A companhia de teatro A Barraca apresenta, a partir de quinta-feira em Lisboa, uma nova encenação da peça 'O príncipe de Spandau'. Esta reposição surge num momento em que se observa um crescente apoio a políticas de ódio e violência, algo que, segundo a atriz Maria do Céu Guerra, representa um desafio urgente para artistas e autores.
Maria do Céu Guerra, cofundadora da companhia, enfatizou à agência Lusa que decidiram trazer esta obra à cena meses antes, num claro sinal de resistência face a essa onda preocupante que os democratas pensavam extinta. "Os artistas têm a obrigação de reassumir a sua voz em defesa da paz e da liberdade", afirmou.
Originalmente escrita em 1987, a peça aborda a vida de Rudolph Hess, o destacado colaborador de Hitler, desde a sua condenação em Nuremberga até à sua morte em 1987. Hess, que ocupou uma posição de destaque no Partido Nazi, ficou notório por desempenhar um papel crucial na elaboração de leis racistas e na execução do Holocausto. Ele foi preso após uma tentativa infrutífera de negociar a paz durante a II Guerra Mundial.
Maria do Céu Guerra recordou que, na altura da primeira estreia, o mundo não enfrentava de forma visível a ameaça do nazismo. "A história da Europa é vasta e ainda temos muito a aprender com ela", sublinhou. Hoje, no entanto, o contexto assustador de extremismos e políticas discriminatórias é evidente e compromete a segurança dos cidadãos.
Sobre esta nova produção, a atriz adiantou que a abordagem à narrativa e as implicações da peça são agora ainda mais relevantes. "Embora se trate de uma ficção, 'O príncipe de Spandau' coloca em evidência as tendências raciais e o extremismo que permeiam a nossa sociedade contemporânea", disse.

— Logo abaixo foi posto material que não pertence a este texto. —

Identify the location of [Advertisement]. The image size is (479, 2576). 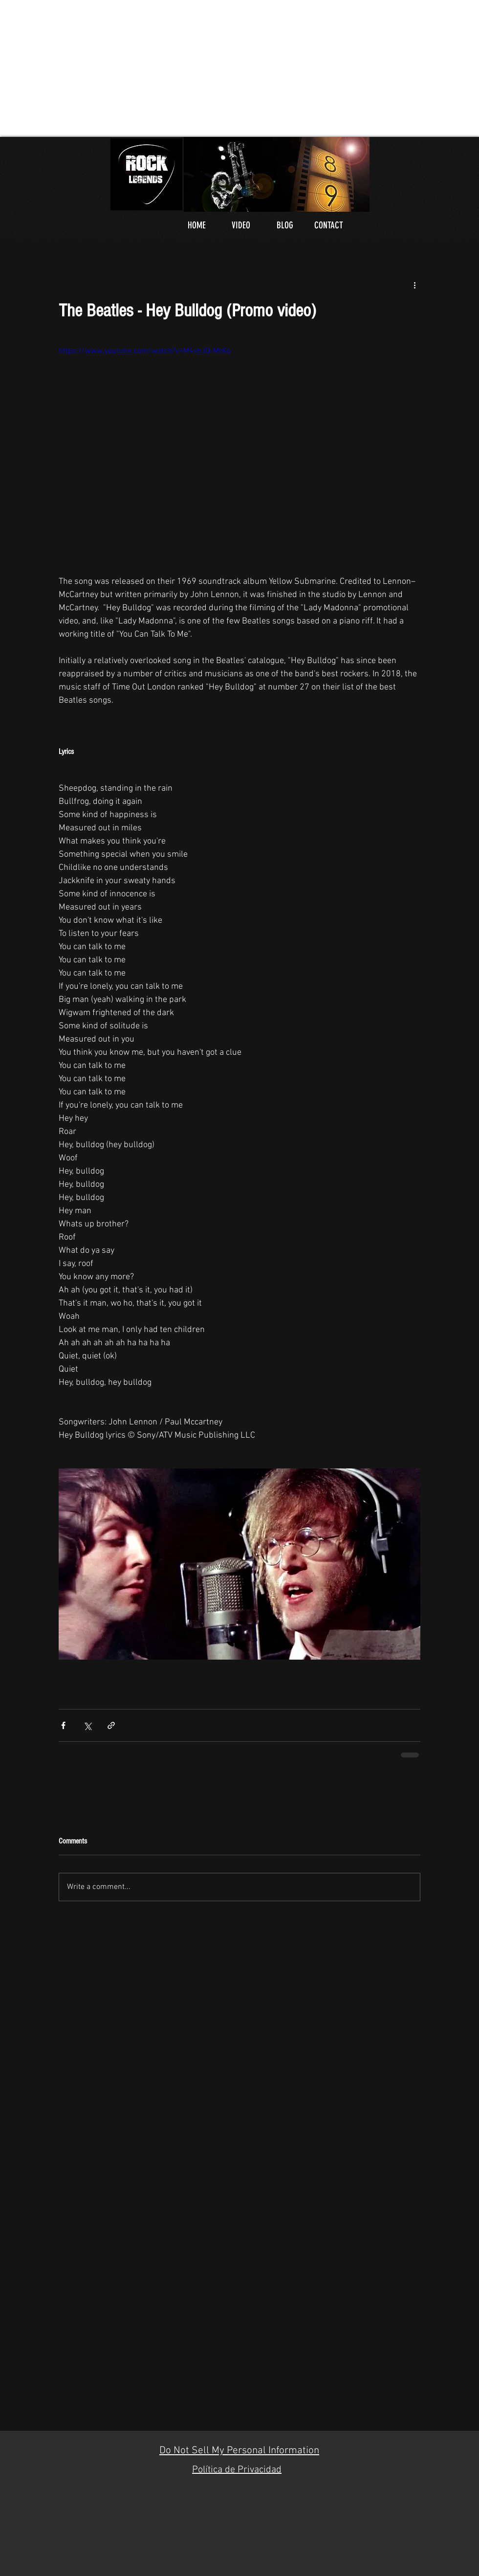
(207, 68).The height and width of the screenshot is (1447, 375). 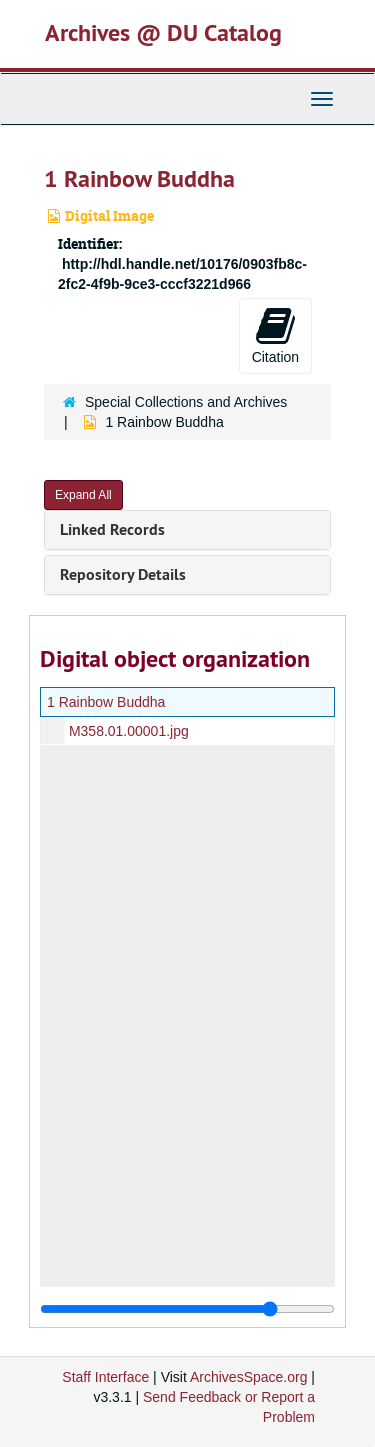 I want to click on ArchivesSpace.org, so click(x=249, y=1377).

A trama desenvolve-se no Quartel-General de Spandau, onde Hess, em sua loucura, continua a manipular os destinos do mundo, convocando líderes para formar o que imagina ser um renascimento do nazismo, mesmo em seus últimos momentos. "É fundamental que possamos refletir sobre o que essa percepção de 'novo' e 'renascente' acarreta", afirmou Guerra.
A nova produção, que promete ser provocadora, conta com o texto de Hélder Mateus da Costa e a interpretação de Gil Filipe. As sessões de estreia ocorrem nos dias 19 e 20 de outubro, e a peça estará em cena até 27 de julho, com uma programação diversificada.
A Barraca mantém o compromisso de abordar assuntos relevantes e polarizadores, dedicando-se a temas que ressoem com as inquietações do presente. "Os atores e dramaturgos comprometidos buscam dar voz a vozes que precisam ser ouvidas na sociedade", concluiu Maria do Céu Guerra.